What a good show was the premiere of the new season of “Hell’s Kitchen”! Gordon Ramsey this time takes a whole crew of incompetents. How can he pick any of them to run one of his restaurants at a salary of a quarter of a million dollars? The contestants had to prepare their “signature dishes,” one of which was a scallop and venison tartare (a.k.a. raw shellfish chopped up with raw deer) mixed up with white chocolate! An awful-sounding concoction that actually made Chef Ramsey throw up! And when they had to do the restaurant, no one took leadership, everybody kept botching the recipes, and the service was so slow that the customers all left before any of the entrees were served!

And yet the contestants were SO full of themselves, so prideful and diva-like. They were full of self-esteem. This show has the virtues of the early episodes of “American Idol,” to show the world that there ARE standards of excellence and that a narcissistic ego is no substitute for a work ethic. The wretched singers and cooks are all full of themselves, rather than concerned to love and serve their neighbors outside of themselves.

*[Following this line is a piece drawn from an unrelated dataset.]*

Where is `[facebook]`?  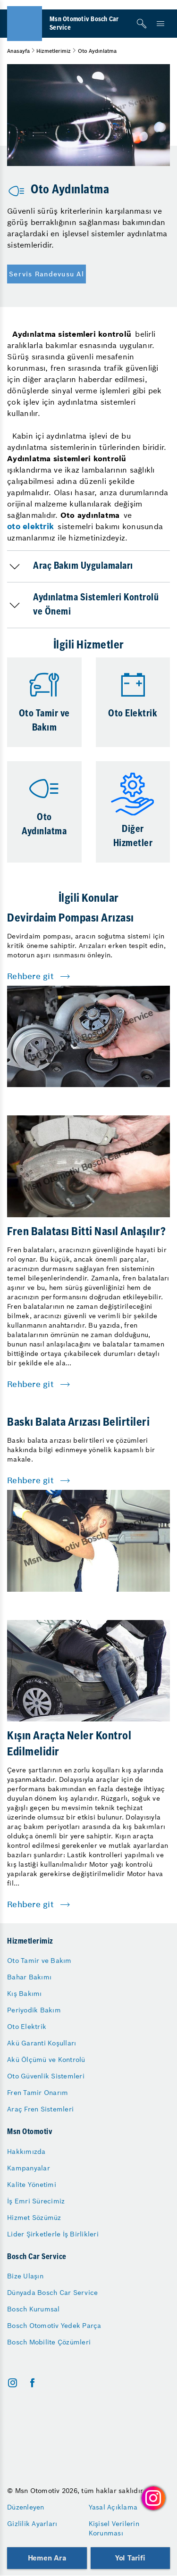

Now we’ll see if Gordon Ramsey–who throws rubber-cooked chicken against the wall and squeezes the grease out of the noodles with his hands and rubs the noses of his charges into their own incompetence–can make something out of these characters.

Notice that this is not just about cooking or singing or these TV shows. It has to do with the consequences of relativism, weakness of character as encouraged by our culture of self-affirmation, and the loss of the doctrine of vocation.